Google today confirmed reports that it’s selling its Motorola Mobility smartphone business to Lenovo for $2.91 billion.
Interestingly, Google will keep the “vast majority of the Motorola Mobility patent portfolio, including current patent applications and invention disclosures,” the company said in a joint news release with Lenovo. “As part of its ongoing relationship with Google, Lenovo will receive a license to this rich portfolio of patents and other intellectual property. Additionally Lenovo will receive over 2,000 patent assets, as well as the Motorola Mobility brand and trademark portfolio.”
Microsoft and Motorola/Google have been fighting patent battles in various courts around the world for the past several years.
Microsoft contends that Google’s Android operating system infringes on some of Microsoft’s patents. Many companies that manufacture Android devices have agreed to a licensing deal with Microsoft in which they pay Microsoft royalties for each Android device they manufacture.
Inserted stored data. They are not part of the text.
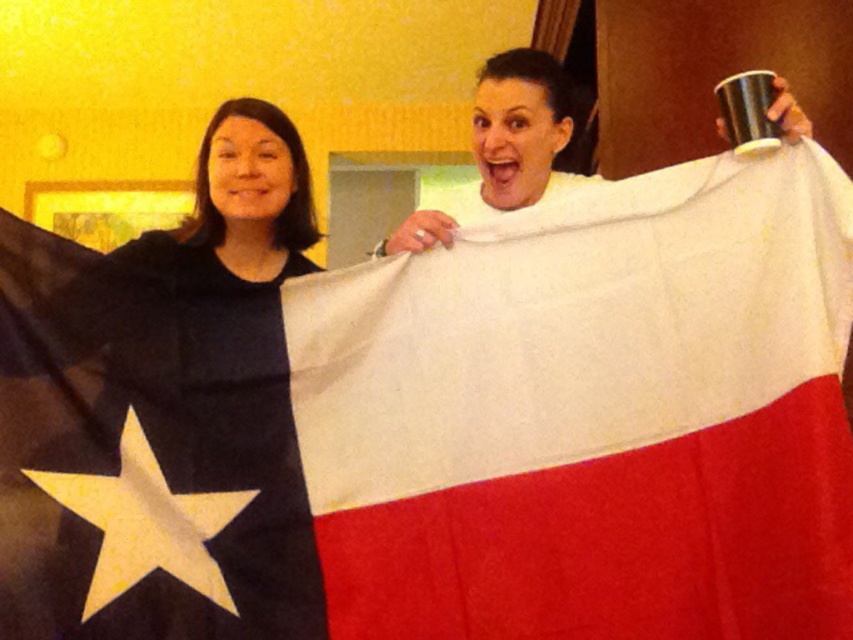 Which is more to the right, matte black shirt at left or white matte cup at upper center?

Positioned to the right is white matte cup at upper center.

Is matte black shirt at left smaller than white matte cup at upper center?

Indeed, matte black shirt at left has a smaller size compared to white matte cup at upper center.

Which is behind, point (219, 250) or point (521, 188)?

The point (521, 188) is more distant.

Where is `matte black shirt at left`? This screenshot has height=640, width=853. matte black shirt at left is located at coordinates (248, 196). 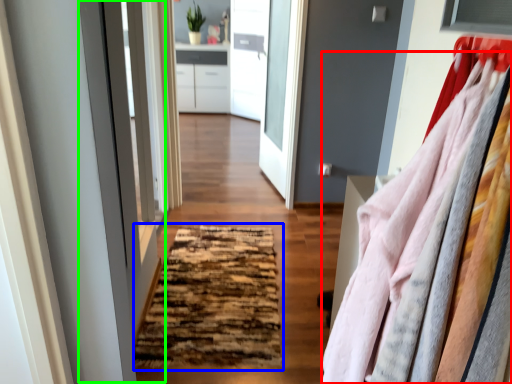 Question: Based on their relative distances, which object is farther from clothing (highlighted by a red box)? Choose from mat (highlighted by a blue box) and screen door (highlighted by a green box).

Choices:
 (A) mat
 (B) screen door

Answer: (B) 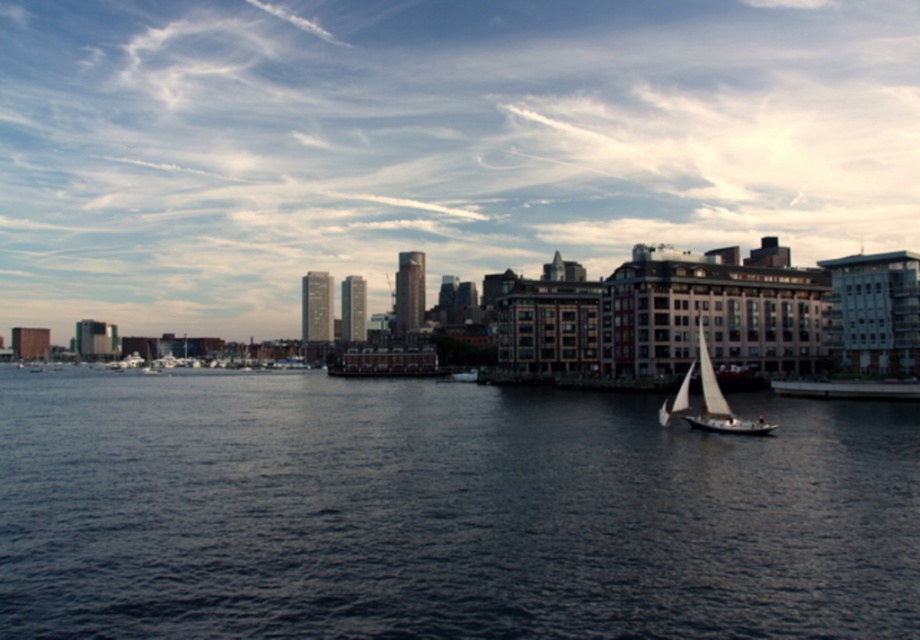 Question: Is dark blue water at center bigger than white sailboat at lower right?

Choices:
 (A) yes
 (B) no

Answer: (A)

Question: Does dark blue water at center come behind white sailboat at lower right?

Choices:
 (A) no
 (B) yes

Answer: (A)

Question: Is dark blue water at center smaller than white sailboat at lower right?

Choices:
 (A) yes
 (B) no

Answer: (B)

Question: Which point is farther to the camera?

Choices:
 (A) (535, 518)
 (B) (705, 412)

Answer: (B)

Question: Which point is closer to the camera?

Choices:
 (A) dark blue water at center
 (B) white sailboat at lower right

Answer: (A)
Google’s Motorola has been a notable holdout from that list of companies that have reached such agreements with Microsoft.
Lenovo is also not among the companies that Microsoft has announced it had reached Android patent licensing deals with.
Microsoft sent a statement on the issue, saying: “The only reason our litigation with Motorola hasn’t been resolved is Google’s unwillingness to act reasonably and join the majority of device manufacturers in entering into a licensing agreement. We continue to prefer licensing to litigation as a means to resolve patent disputes and are hopeful we can have a constructive dialogue with Motorola’s new owner that will end the ongoing litigation.”